DATA FOR THIS EXERCISE:
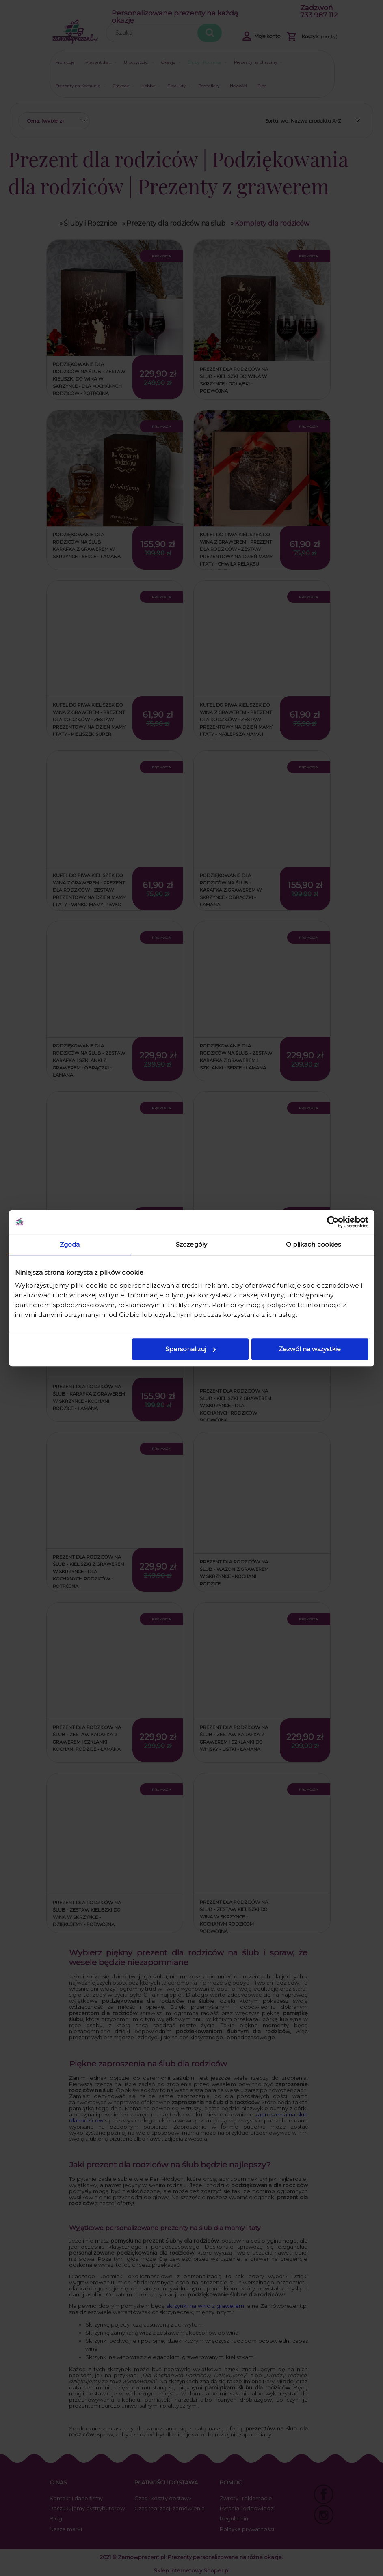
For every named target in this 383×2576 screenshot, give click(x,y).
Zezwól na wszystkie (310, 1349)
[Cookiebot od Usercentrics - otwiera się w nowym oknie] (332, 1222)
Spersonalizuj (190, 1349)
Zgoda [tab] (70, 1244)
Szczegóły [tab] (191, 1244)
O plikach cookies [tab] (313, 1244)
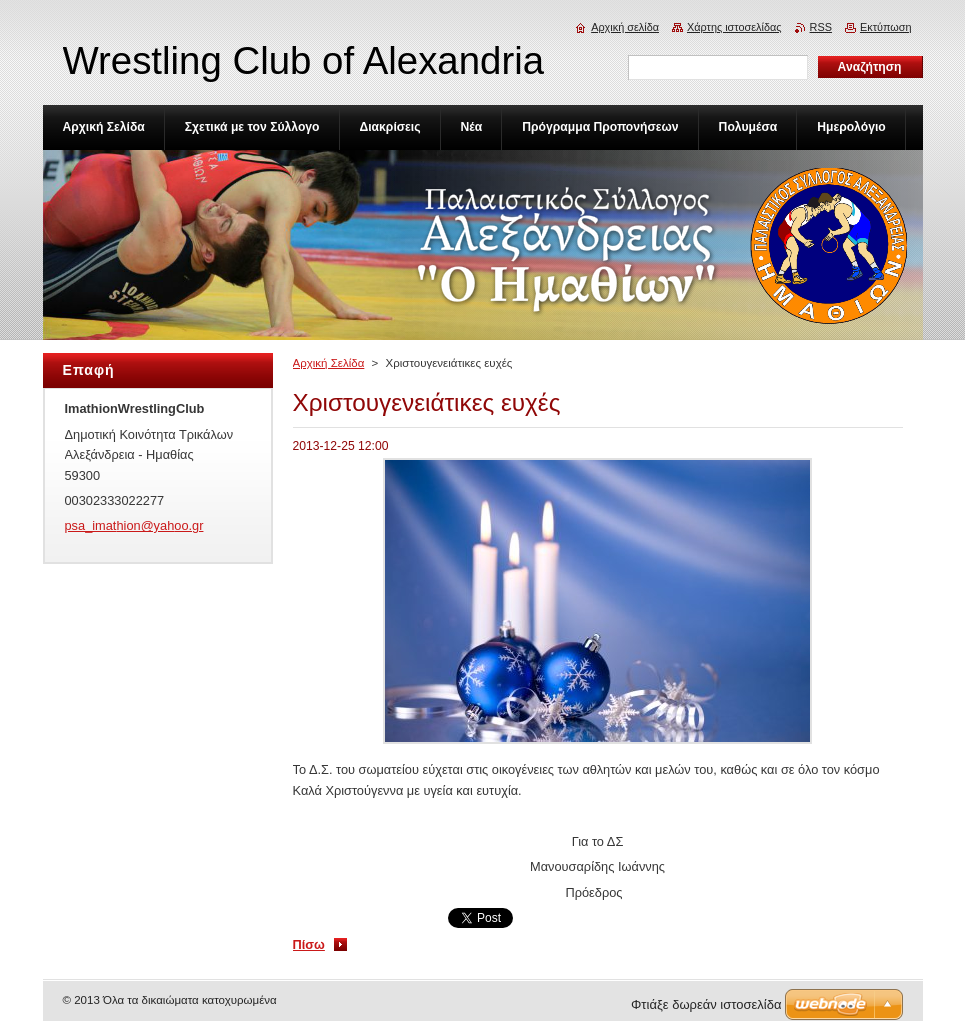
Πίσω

...

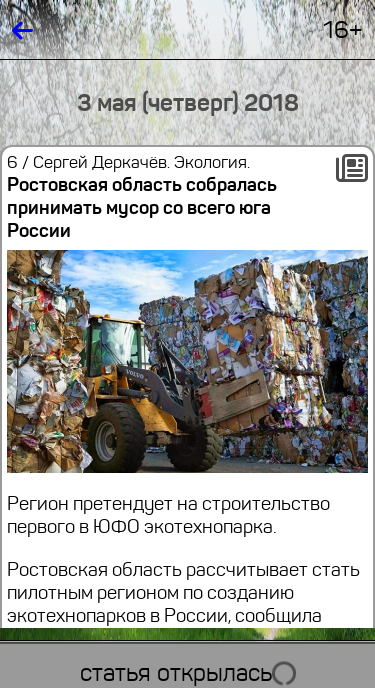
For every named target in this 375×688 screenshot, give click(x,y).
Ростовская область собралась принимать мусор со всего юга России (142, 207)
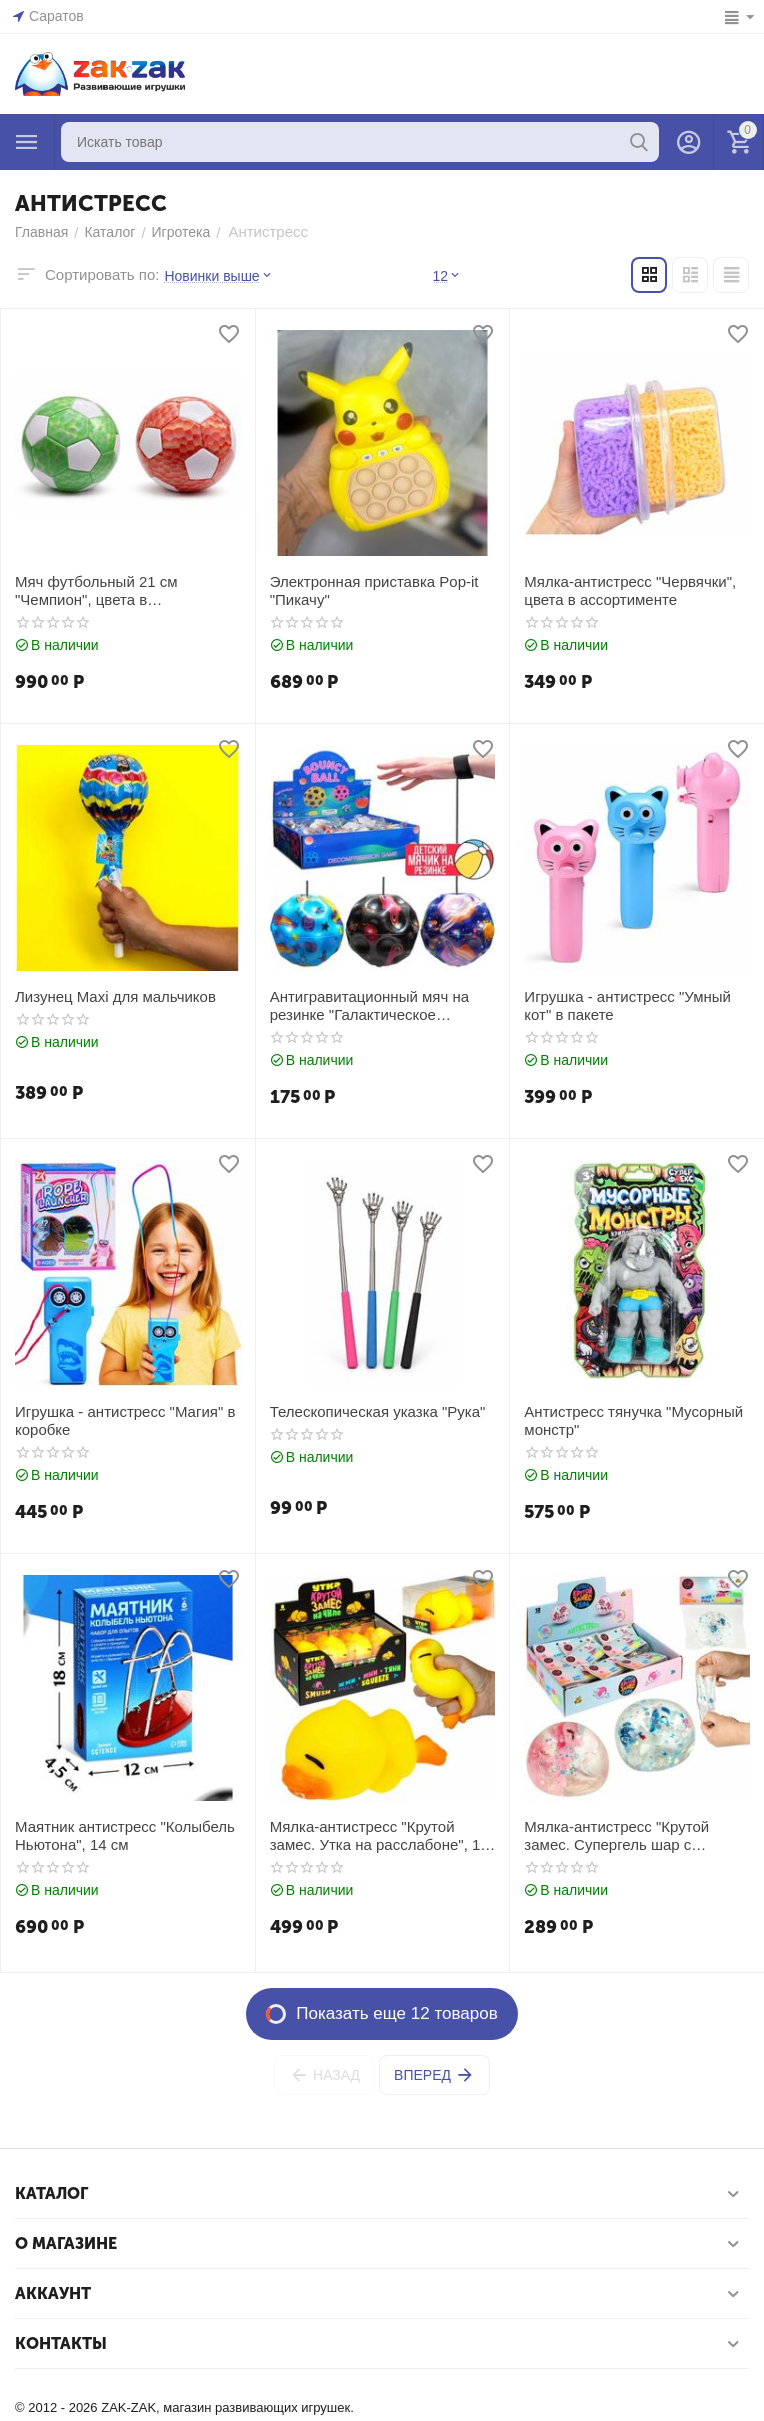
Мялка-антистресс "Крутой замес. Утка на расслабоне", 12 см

---

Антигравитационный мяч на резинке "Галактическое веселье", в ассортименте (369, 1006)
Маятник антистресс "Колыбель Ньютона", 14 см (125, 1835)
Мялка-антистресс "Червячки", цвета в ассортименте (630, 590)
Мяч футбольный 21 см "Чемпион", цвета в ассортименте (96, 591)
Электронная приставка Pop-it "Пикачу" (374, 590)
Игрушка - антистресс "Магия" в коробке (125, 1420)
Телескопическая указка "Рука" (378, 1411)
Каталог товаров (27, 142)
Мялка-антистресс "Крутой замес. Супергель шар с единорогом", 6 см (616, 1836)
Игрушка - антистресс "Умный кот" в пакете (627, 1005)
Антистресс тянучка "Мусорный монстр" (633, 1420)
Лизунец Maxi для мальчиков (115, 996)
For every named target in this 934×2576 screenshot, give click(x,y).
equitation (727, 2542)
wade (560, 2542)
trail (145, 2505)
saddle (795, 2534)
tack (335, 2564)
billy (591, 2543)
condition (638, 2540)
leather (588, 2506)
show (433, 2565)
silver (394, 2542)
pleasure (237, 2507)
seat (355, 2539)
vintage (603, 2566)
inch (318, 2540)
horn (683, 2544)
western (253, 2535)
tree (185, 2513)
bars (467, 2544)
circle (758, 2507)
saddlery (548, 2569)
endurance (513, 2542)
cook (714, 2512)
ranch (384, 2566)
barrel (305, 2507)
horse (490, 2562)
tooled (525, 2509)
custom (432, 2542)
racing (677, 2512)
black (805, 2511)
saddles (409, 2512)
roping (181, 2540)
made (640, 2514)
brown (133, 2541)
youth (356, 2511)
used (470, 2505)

WORK TASK: Look above for the line with "For every named target in this 375×688" and the line with "замес. Утка на". Give again exactly those two lines and all lines between them, pictures excluded.

RESULT FOR THIS EXERCISE:
For every named target in this 375×688 screenshot, give click(x,y).
Ростовская область собралась принимать мусор со всего юга России (142, 207)
Мялка-антистресс "Крутой замес. Утка на расслабоне", 12 см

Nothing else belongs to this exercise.